27235 – Bring back gbk encoder

This is an archived snapshot of W3C's public bugzilla bug tracker, decommissioned in April 2019. Please see the home page for more details.

Bug 27235 - Bring back gbk encoder

Summary: Bring back gbk encoder

Status:	RESOLVED FIXED

Alias:	None

Product:	WHATWG
Classification:	Unclassified
Component:	Encoding (show other bugs)
Version:	unspecified
Hardware:	PC All

Importance:	P2 normal
Target Milestone:	Unsorted
Assignee:	Anne
QA Contact:	sideshowbarker+encodingspec

URL:
Whiteboard:
Keywords:

Depends on:
Blocks:

Reported:	2014-11-04 19:43 UTC by Anne
Modified:	2015-03-06 18:51 UTC (History)
CC List:	6 users (show)

See Also:

Attachments

Description Anne 2014-11-04 19:43:19 UTC

Firefox ended up not following the plan from bug 16862 comment 18. Its gbk decoder is identical to its gb18030 decoder, but its gbk encoder per https://bugzilla.mozilla.org/show_bug.cgi?id=951691 is distinct.

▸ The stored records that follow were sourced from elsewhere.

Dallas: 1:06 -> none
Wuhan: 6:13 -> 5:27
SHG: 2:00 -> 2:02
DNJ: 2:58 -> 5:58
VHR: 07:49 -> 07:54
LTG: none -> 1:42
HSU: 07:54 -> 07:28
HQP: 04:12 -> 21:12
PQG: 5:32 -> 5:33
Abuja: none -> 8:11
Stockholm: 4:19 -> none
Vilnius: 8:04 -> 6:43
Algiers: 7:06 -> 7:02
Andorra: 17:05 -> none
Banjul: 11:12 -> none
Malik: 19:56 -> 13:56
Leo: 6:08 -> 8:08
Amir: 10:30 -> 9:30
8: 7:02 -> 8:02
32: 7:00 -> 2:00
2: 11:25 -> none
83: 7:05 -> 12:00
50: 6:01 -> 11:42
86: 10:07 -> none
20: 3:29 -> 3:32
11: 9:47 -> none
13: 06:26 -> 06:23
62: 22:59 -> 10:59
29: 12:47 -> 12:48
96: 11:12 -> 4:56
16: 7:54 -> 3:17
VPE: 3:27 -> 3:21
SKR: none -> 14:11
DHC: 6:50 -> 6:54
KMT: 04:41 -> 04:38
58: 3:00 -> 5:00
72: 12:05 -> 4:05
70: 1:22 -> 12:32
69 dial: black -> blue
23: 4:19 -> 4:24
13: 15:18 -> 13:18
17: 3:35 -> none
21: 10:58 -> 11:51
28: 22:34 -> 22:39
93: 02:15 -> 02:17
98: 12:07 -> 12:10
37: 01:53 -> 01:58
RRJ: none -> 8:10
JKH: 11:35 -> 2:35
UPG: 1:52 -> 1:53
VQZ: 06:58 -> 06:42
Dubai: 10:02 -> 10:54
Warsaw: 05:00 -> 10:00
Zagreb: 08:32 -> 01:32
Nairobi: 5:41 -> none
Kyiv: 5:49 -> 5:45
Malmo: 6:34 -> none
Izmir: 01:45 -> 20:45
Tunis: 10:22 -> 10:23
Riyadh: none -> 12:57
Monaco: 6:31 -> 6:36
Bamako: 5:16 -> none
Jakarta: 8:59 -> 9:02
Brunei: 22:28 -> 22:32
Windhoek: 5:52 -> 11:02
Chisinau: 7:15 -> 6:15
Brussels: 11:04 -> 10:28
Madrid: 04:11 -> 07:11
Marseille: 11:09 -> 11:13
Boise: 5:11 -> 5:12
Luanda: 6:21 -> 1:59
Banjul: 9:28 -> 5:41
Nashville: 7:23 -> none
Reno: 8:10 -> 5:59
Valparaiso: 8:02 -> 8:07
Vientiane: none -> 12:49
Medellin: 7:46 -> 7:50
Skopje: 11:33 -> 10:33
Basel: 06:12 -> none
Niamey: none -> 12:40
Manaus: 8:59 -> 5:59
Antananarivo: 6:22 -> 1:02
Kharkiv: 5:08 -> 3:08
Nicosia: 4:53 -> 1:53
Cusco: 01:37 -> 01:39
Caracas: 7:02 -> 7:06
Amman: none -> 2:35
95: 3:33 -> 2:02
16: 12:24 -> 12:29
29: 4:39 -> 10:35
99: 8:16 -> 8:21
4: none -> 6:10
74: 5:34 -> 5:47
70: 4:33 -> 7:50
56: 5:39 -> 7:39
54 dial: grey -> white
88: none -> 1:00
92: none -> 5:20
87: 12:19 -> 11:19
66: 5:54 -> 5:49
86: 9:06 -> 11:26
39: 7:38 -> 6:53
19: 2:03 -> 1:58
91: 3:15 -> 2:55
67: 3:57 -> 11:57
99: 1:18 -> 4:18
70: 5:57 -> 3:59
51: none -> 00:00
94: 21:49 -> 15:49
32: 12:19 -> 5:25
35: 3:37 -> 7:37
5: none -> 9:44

So we should probably bring the gbk encoder back. When fixing this we should pay attention to the EURO sign and PUA code points. See

  https://bugzilla.mozilla.org/show_bug.cgi?id=951691#c16
  https://bugzilla.mozilla.org/show_bug.cgi?id=951691#c19

Having said that, if other browsers meanwhile converged on not having a distinct gbk encoder, perhaps Firefox should revisit its approach. Input welcome.

Comment 1 Joshua Bell 2014-11-04 20:59:05 UTC

Data point: Chromium has NOT aligned with the Encoding standard here.

Our tracking bug is http://crbug.com/339862

As usual, Jungshik has a lot more context than I do, but we were definitely hesitant about trying to make this change.

Comment 2 Anne 2014-11-08 10:22:47 UTC

Anticipated changes:

* Partially revert https://github.com/whatwg/encoding/commit/182ad9e607a7c6f0fa51d9dd6c638edaa5ec59fd to restore gb18030 as independent encoding with a single label, and gbk as independent encoding with nine labels.
* Map gbk's decoder to gb18030's decoder (no flags).
* Introduce a flag for gb18030's encoder that limits it to what gbk can output. (Still need to look into € and PUA.)
* Use that flag to define gbk's encoder.

(Per that commit we apparently historically defined gb18030 in terms of gbk, but that doesn't make much sense. So now we'll define gbk as a subset of gb18030.)

Comment 3 Anne 2014-11-08 19:52:51 UTC

https://github.com/whatwg/encoding/commit/c8838716fc6f575f50506e5b82f12c434b5be6bb

(It turns out that gbk supports the same PUA code points as far as I can tell.)

Comment 4 Jungshik Shin 2014-11-10 07:01:18 UTC

Sorry that I didn't get back here in a timely manner. I was out on internal/external conferences last week. Chromium was hesitant, but I've been considering merging gbk and gb18030 per spec before the latest revision. 

Moreover, latest revision made it a bit hard to implement GBK/GB18030 without touching the ICU's gb18030 implementation (even though I agree to the approach; 1. decoding is identical for both encodings 2. gbk encoding is limited to 'the gbk subset').  I've just read the latest revision and it's just my first thought. There might be an easier way. I'll give more thought to it.

Comment 5 Jungshik Shin 2015-03-06 18:51:45 UTC

I filed bug 28156 suggesting that GBK and GB18030 be completely separated even when decoding (toUnicode).